Wichtig: Die Limits sind lediglich grobe Richtlinien, keine Regeln.

Die verflixte Stufe 3 (erheblich) ist, wenn man so will, die „gefährlichste“ (weil am schwierigsten einzuschätzende) Warnstufe. Der Grund: Sie umfasst ein sehr weites Feld an Risiken, die über der 2 liegen, sie ist aber noch keine 4, weshalb man sich oft doch noch ins Gelände wagt. Die meisten Lawinenunfälle passieren bei Warnstufe 3. Was raten die Bergführer? Auf jeden Fall: erhöhte Aufmerksamkeit und gezielte Auswahl der Tour. Wer nicht nur die Warnstufen-Grafik im Lawinenlagebericht anschaut, sondern auch die Expositions-Grafik und den Text, der kann daraus noch viel „herauslesen“. Und: Im Zweifelsfall besser verzichten.

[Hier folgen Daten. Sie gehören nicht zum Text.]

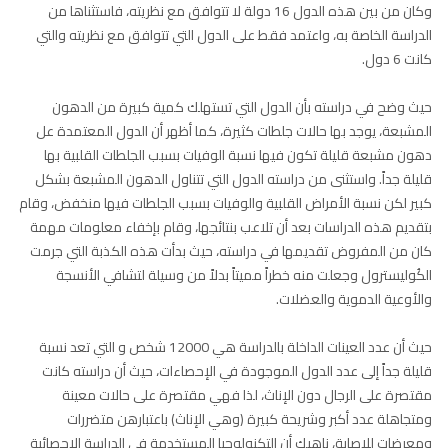
وكان من بين هذه الدول 16 دولة لا تتوافق مع نظريته، فاستثناها من
الدراسة الخاصة به، واعتمد فقط على الدول التي تتوافق مع نظريته والتي
كانت 6 دول.
حيث وضح في دراسته بأن الدول التي تستهلك كمية كبيرة من الدهون
المشبعة، يوجد بها حالات جلطات كثيرة، كما أظهر أن الدول المعتمدة عل
دهون مشبعة قليلة تكون فيها نسبة الوفيات بسبب الجلطات القلبية بها
قليلة جداً. واستثنى من دراسته الدول التي تتناول الدهون المشبعة بشكل
كبير لكن نسبة الأمراض القلبية والوفيات بسبب الجلطات فيها منخفض، وقام
بتقديم هذه الدراسات بعد أن تلاعب بنتائجها، وقام بإخفاء معلومات مهمة
كان من المفروض تقديمها في دراسته، حيث بدأت هذه الكذبة التي جرمت
الكُوليسترول وجعلت منه خطراً مميتاً بدلاً من وسيلة لتشافي الأنسجة
والأوعية الدموية والعضلات.
حيث أن عدد العينات الداخلة بالدراسة هي 12000 شخص و التي تعد نسبة
قليلة جداً إلى عدد الدول الموجودة في الإحصاءات، حيث أن دراسته كانت
مقتصرة على الرجال دون الإناث، لذا فهي مقتصرة على حالات معينة
ومتجاهلة عدد أكبر وشريحة كبيرة (وهي الإناث) باعتبارهن متضررات
ومعرضات للإصابة، ناهيك أن التكنولوجيا المستخدمة في الدراسة الإحصائية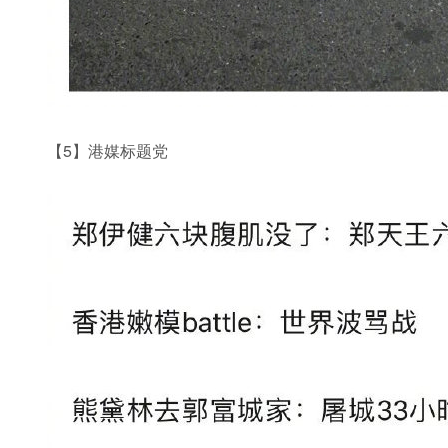
【5】港媒标题党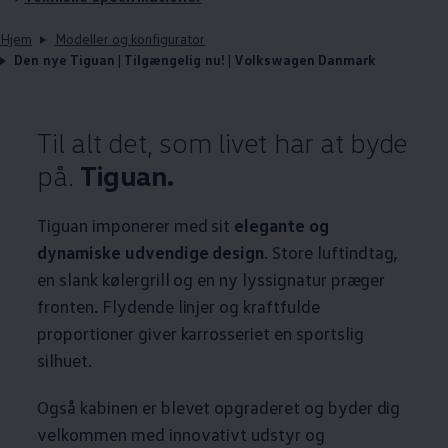
Hjem
Modeller og konfigurator
Den nye Tiguan | Tilgængelig nu! | Volkswagen Danmark
Til alt det, som livet har at byde
på.
Tiguan.
Tiguan imponerer med sit
elegante og
dynamiske udvendige design
. Store luftindtag,
en slank kølergrill og en ny lyssignatur præger
fronten. Flydende linjer og kraftfulde
proportioner giver karrosseriet en sportslig
silhuet.
Også kabinen er blevet opgraderet og byder dig
velkommen med innovativt udstyr og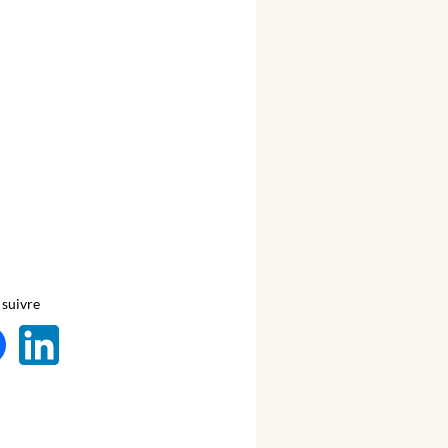
suivre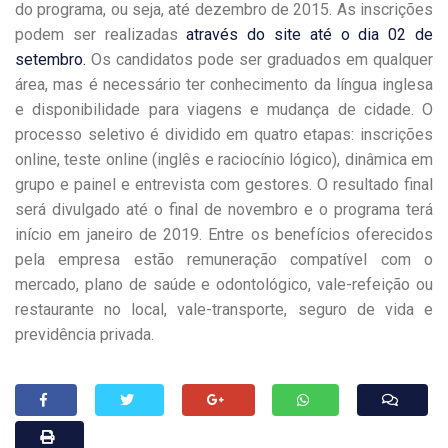
do programa, ou seja, até dezembro de 2015. As inscrições
podem ser realizadas
através do site até o dia 02 de
setembro.
Os candidatos pode ser graduados em qualquer
área, mas é necessário ter conhecimento da língua inglesa
e disponibilidade para viagens e mudança de cidade. O
processo seletivo é dividido em quatro etapas: inscrições
online, teste online (inglês e raciocínio lógico), dinâmica em
grupo e painel e entrevista com gestores. O resultado final
será divulgado até o final de novembro e o programa terá
início em janeiro de 2019. Entre os benefícios oferecidos
pela empresa estão remuneração compatível com o
mercado, plano de saúde e odontológico, vale-refeição ou
restaurante no local, vale-transporte, seguro de vida e
previdência privada.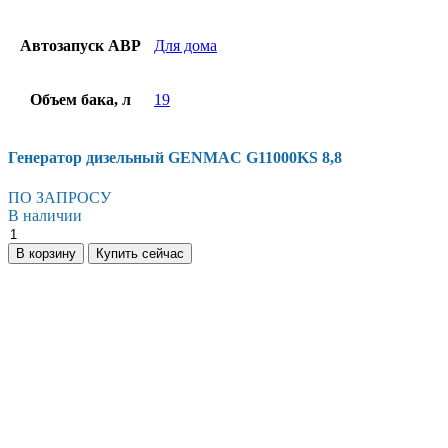
Автозапуск АВР
Для дома
Объем бака, л
19
Генератор дизельный GENMAC G11000KS 8,8
ПО ЗАПРОСУ
В наличии
В корзину
Купить сейчас
Есть вопросы?
Консультация по оборудованию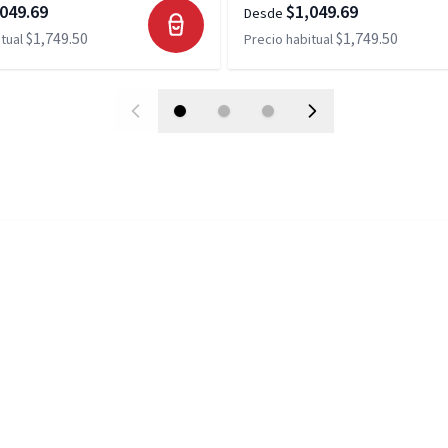
049.69
$1,049.69
Desde
$1,749.50
$1,749.50
tual
Precio habitual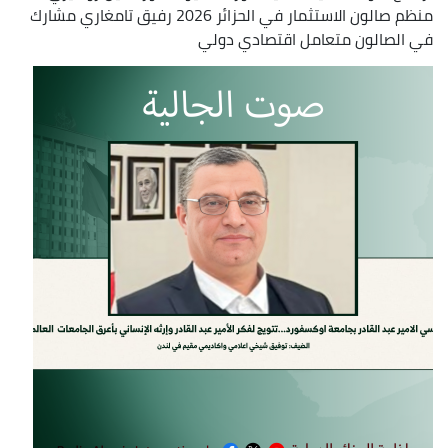
منظم صالون الاستثمار في الحزائر 2026 رفيق تامغاري مشارك
في الصالون متعامل اقتصادي دولي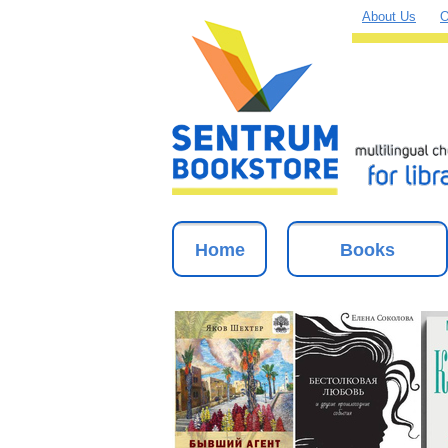
About Us
O
Home
Books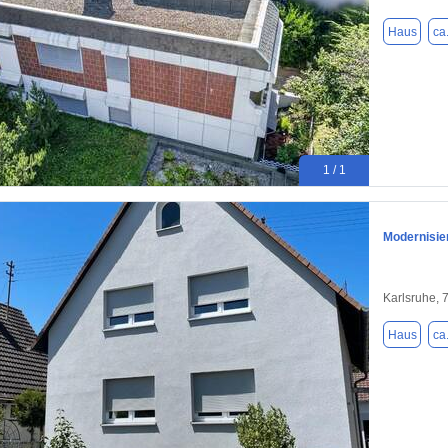
Haus
ca
1 / 1
Modernisie
Karlsruhe, 
Haus
ca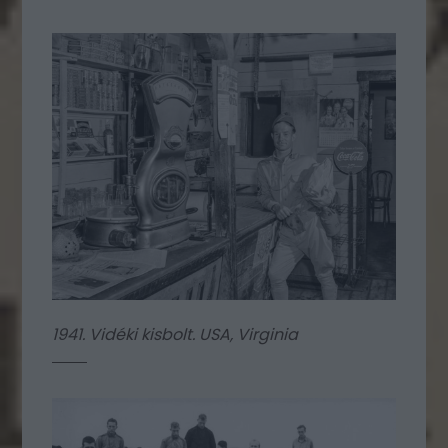
1941. Vidéki kisbolt. USA, Virginia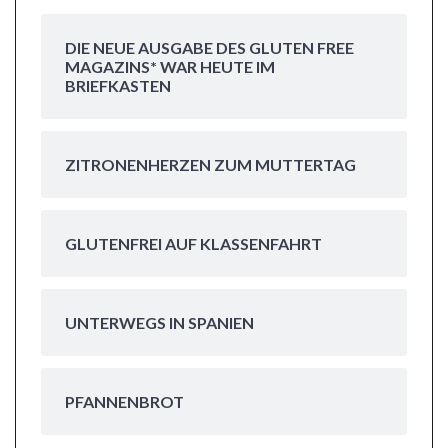
DIE NEUE AUSGABE DES GLUTEN FREE
MAGAZINS* WAR HEUTE IM
BRIEFKASTEN
ZITRONENHERZEN ZUM MUTTERTAG
GLUTENFREI AUF KLASSENFAHRT
UNTERWEGS IN SPANIEN
PFANNENBROT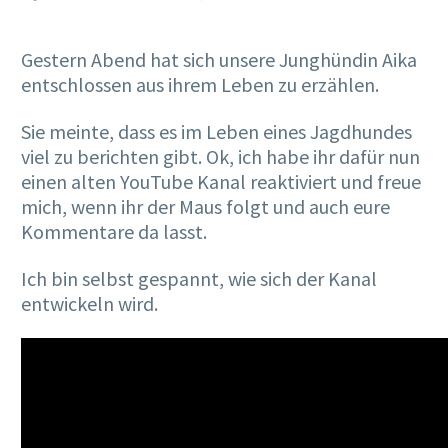
Gestern Abend hat sich unsere Junghündin Aika
entschlossen aus ihrem Leben zu erzählen.
Sie meinte, dass es im Leben eines Jagdhundes
viel zu berichten gibt. Ok, ich habe ihr dafür nun
einen alten YouTube Kanal reaktiviert und freue
mich, wenn ihr der Maus folgt und auch eure
Kommentare da lasst.
Ich bin selbst gespannt, wie sich der Kanal
entwickeln wird.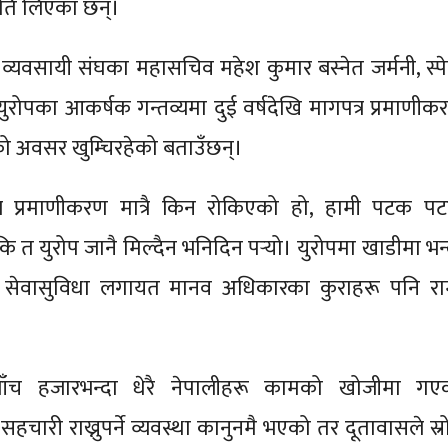
कृति लिएका छन्।
व्यवसायी संघका महासचिव महेश कुमार बस्नेत जर्मनी, स्पे
युरोपका आकर्षक गन्तव्यमा दुई वर्षदेखि मागपत्र प्रमाणीक
को अवसर खुम्चिरहेको बताउँछन्।
त्र प्रमाणीकरण मात्रै किन रोकिएको हो, हामी पटक प
ि त युरोप जानै मिल्दैन भनिदिन पर्‍यो। युरोपमा खाडीमा भन्
 सेवासुविधा लगायत मानव अधिकारका कुराहरू पनि राम्
पाँच हजारभन्दा धेरै नेपालीहरू कामको खोजीमा गए
सहचारी राख्नुपर्ने व्यवस्था कानुनमै भएको तर दूतावासले स्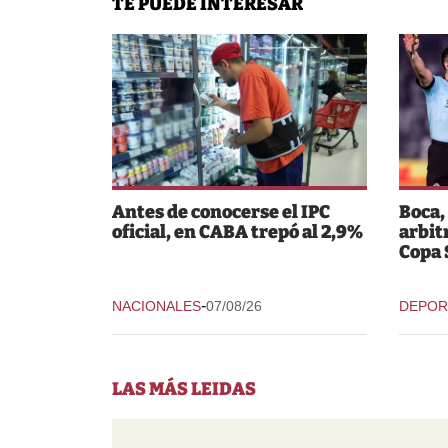
TE PUEDE INTERESAR
Antes de conocerse el IPC
Boca,
oficial, en CABA trepó al 2,9%
arbit
Copa
-
NACIONALES
07/08/26
DEPOR
LAS MÁS LEIDAS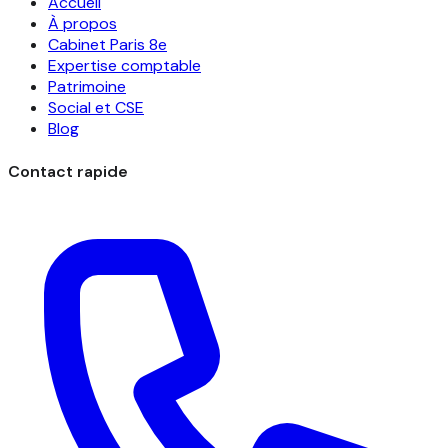
Accueil
À propos
Cabinet Paris 8e
Expertise comptable
Patrimoine
Social et CSE
Blog
Contact rapide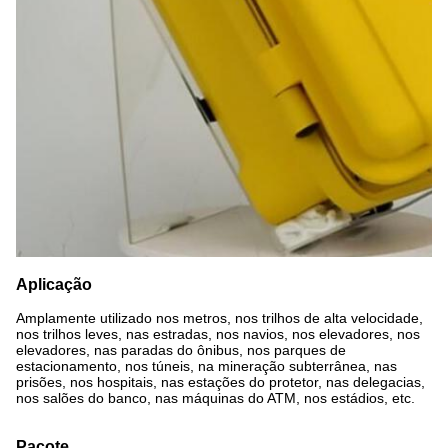
Aplicação
Amplamente utilizado nos metros, nos trilhos de alta velocidade,
nos trilhos leves, nas estradas, nos navios, nos elevadores, nos
elevadores, nas paradas do ônibus, nos parques de
estacionamento, nos túneis, na mineração subterrânea, nas
prisões, nos hospitais, nas estações do protetor, nas delegacias,
nos salões do banco, nas máquinas do ATM, nos estádios, etc.
Pacote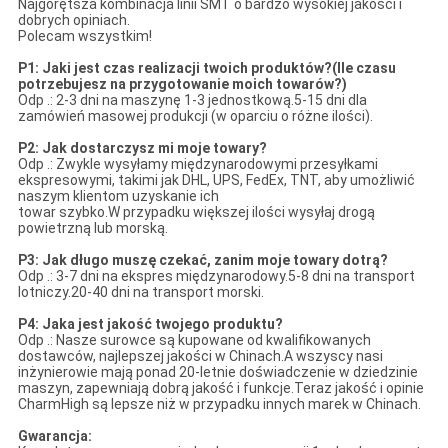
Najgorętsza kombinacja linii SMT o bardzo wysokiej jakości i
dobrych opiniach.
Polecam wszystkim!
P1: Jaki jest czas realizacji twoich produktów?(Ile czasu
potrzebujesz na przygotowanie moich towarów?)
Odp .: 2-3 dni na maszynę 1-3 jednostkową.5-15 dni dla
zamówień masowej produkcji (w oparciu o różne ilości).
P2: Jak dostarczysz mi moje towary?
Odp .: Zwykle wysyłamy międzynarodowymi przesyłkami
ekspresowymi, takimi jak DHL, UPS, FedEx, TNT, aby umożliwić
naszym klientom uzyskanie ich
towar szybko.W przypadku większej ilości wysyłaj drogą
powietrzną lub morską.
P3: Jak długo muszę czekać, zanim moje towary dotrą?
Odp .: 3-7 dni na ekspres międzynarodowy.5-8 dni na transport
lotniczy.20-40 dni na transport morski.
P4: Jaka jest jakość twojego produktu?
Odp .: Nasze surowce są kupowane od kwalifikowanych
dostawców, najlepszej jakości w Chinach.A wszyscy nasi
inżynierowie mają ponad 20-letnie doświadczenie w dziedzinie
maszyn, zapewniają dobrą jakość i funkcje.Teraz jakość i opinie
CharmHigh są lepsze niż w przypadku innych marek w Chinach.
Gwarancja: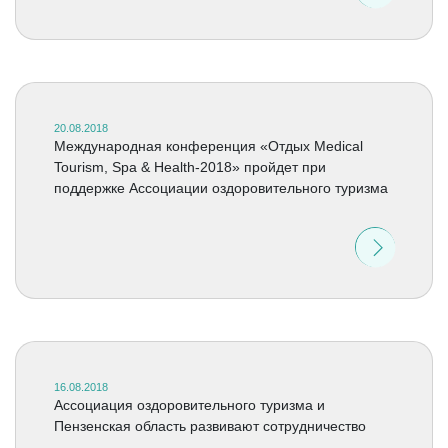
20.08.2018
Международная конференция «Отдых Medical
Tourism, Spa & Health-2018» пройдет при
поддержке Ассоциации оздоровительного туризма
16.08.2018
Ассоциация оздоровительного туризма и
Пензенская область развивают сотрудничество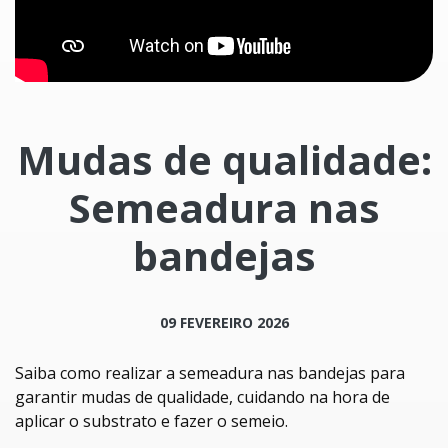
Mudas de qualidade:
Semeadura nas
bandejas
09 FEVEREIRO 2026
Saiba como realizar a semeadura nas bandejas para
garantir mudas de qualidade, cuidando na hora de
aplicar o substrato e fazer o semeio.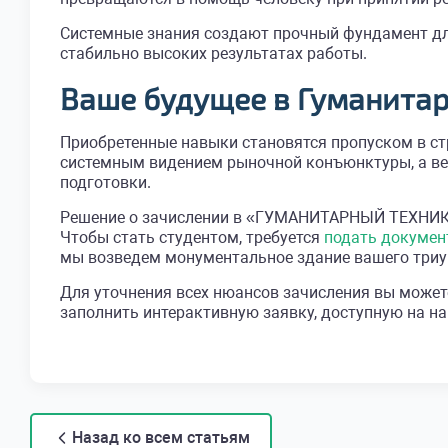
Системные знания создают прочный фундамент дл
стабильно высоких результатах работы.
Ваше будущее в Гуманитар
Приобретенные навыки становятся пропуском в с
системным видением рыночной конъюнктуры, а ве
подготовки.
Решение о зачислении в «ГУМАНИТАРНЫЙ ТЕХНИК
Чтобы стать студентом, требуется
подать докумен
мы возведем монументальное здание вашего триу
Для уточнения всех нюансов зачисления вы может
заполнить интерактивную заявку, доступную на н
Назад ко всем статьям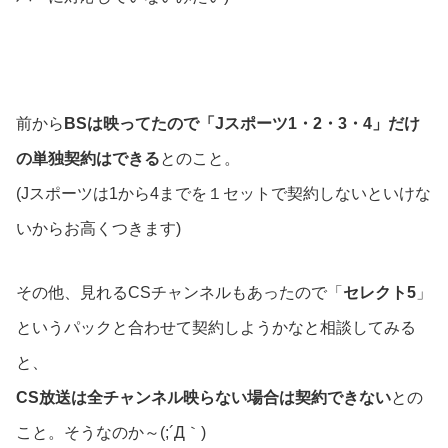
前から
BSは映ってたので「Jスポーツ1・2・3・4」だけ
の単独契約はできる
とのこと。
(Jスポーツは1から4までを１セットで契約しないといけな
いからお高くつきます)
その他、見れるCSチャンネルもあったので「
セレクト5
」
というパックと合わせて契約しようかなと相談してみる
と、
CS放送は全チャンネル映らない場合は契約できない
との
こと。そうなのか～(;´Д｀)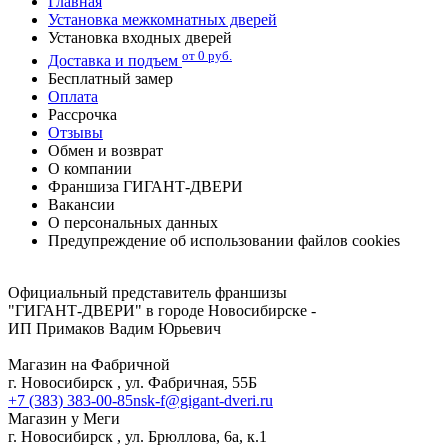
Главная
Установка межкомнатных дверей
Установка входных дверей
от 0 руб.
Доставка и подъем
Бесплатный замер
Оплата
Рассрочка
Отзывы
Обмен и возврат
О компании
Франшиза ГИГАНТ-ДВЕРИ
Вакансии
О персональных данных
Предупреждение об использовании файлов cookies
Адреса и телефоны магазинов в Новосибирске
Официальный представитель франшизы
"ГИГАНТ-ДВЕРИ" в городе Новосибирске -
ИП Примаков Вадим Юрьевич
Магазин на Фабричной
г. Новосибирск , ул. Фабричная, 55Б
+7 (383) 383-00-85
nsk-f@gigant-dveri.ru
Магазин у Меги
г. Новосибирск , ул. Брюллова, 6а, к.1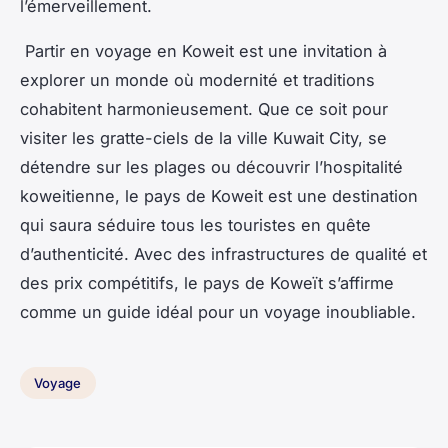
l’émerveillement.
Partir en voyage en Koweit est une invitation à
explorer un monde où modernité et traditions
cohabitent harmonieusement. Que ce soit pour
visiter les gratte-ciels de la ville Kuwait City, se
détendre sur les plages ou découvrir l’hospitalité
koweitienne, le pays de Koweit est une destination
qui saura séduire tous les touristes en quête
d’authenticité. Avec des infrastructures de qualité et
des prix compétitifs, le pays de Koweït s’affirme
comme un guide idéal pour un voyage inoubliable.
Voyage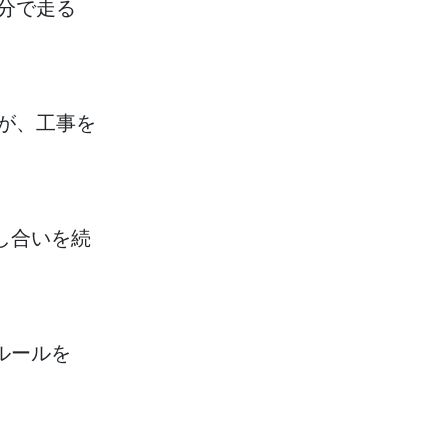
分
で
走
る
が、
工事
を
し
合
いを
続
ルールを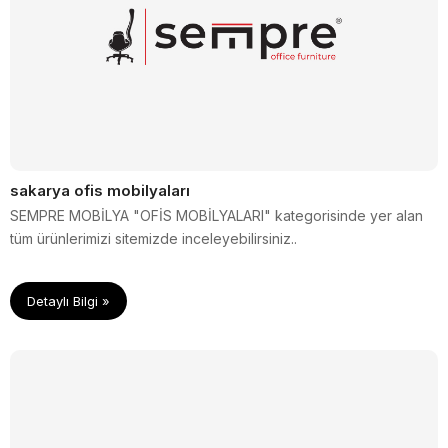
sakarya ofis mobilyaları
SEMPRE MOBİLYA "OFİS MOBİLYALARI" kategorisinde yer alan
tüm ürünlerimizi sitemizde inceleyebilirsiniz..
Detaylı Bilgi »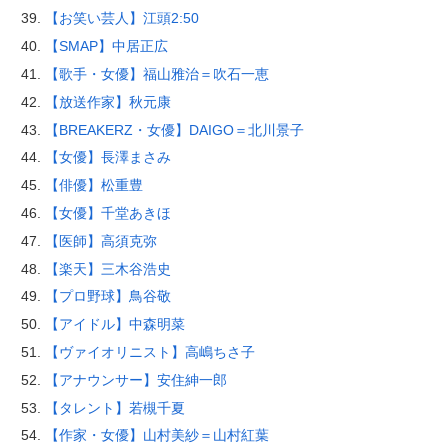
【お笑い芸人】江頭2:50
【SMAP】中居正広
【歌手・女優】福山雅治＝吹石一恵
【放送作家】秋元康
【BREAKERZ・女優】DAIGO＝北川景子
【女優】長澤まさみ
【俳優】松重豊
【女優】千堂あきほ
【医師】高須克弥
【楽天】三木谷浩史
【プロ野球】鳥谷敬
【アイドル】中森明菜
【ヴァイオリニスト】高嶋ちさ子
【アナウンサー】安住紳一郎
【タレント】若槻千夏
【作家・女優】山村美紗＝山村紅葉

Aufmerksamkeit ist eigentlich „Pflicht“ für jeden Tourengeher. Dann nämlich erkennt man auch die Alarmzeichen für Lawinen. Vier wichtige sind es, die beim Info-Abend genannt wurden: 1. Das „berühmte“ Wumm-Geräusch, das in der Regel auf eine instabile Schneedecke hindeutet; 2. Auffällige (und unauffällige) Windverfrachtungen – vor allem im steileren Gelände; 3. sichtbare Spontanlawinen (Schneebretter) im Einzugsgebiet; 4. Eine hohe Neuschneemenge (nicht immer gefährlich, aber vor allem in Verbindung mit Wind).

Viele Tipps gaben die Bergführer den Zuhörern noch mit. Unter anderem: Nie ans körperliche Limit gehen, weil man dadurch in der Regel das Gefühl für die Gefahr verliert. Und: Vor der Tour zusätzliche Infos von Bekannten oder lokalen Berg- und Skiführern einholen.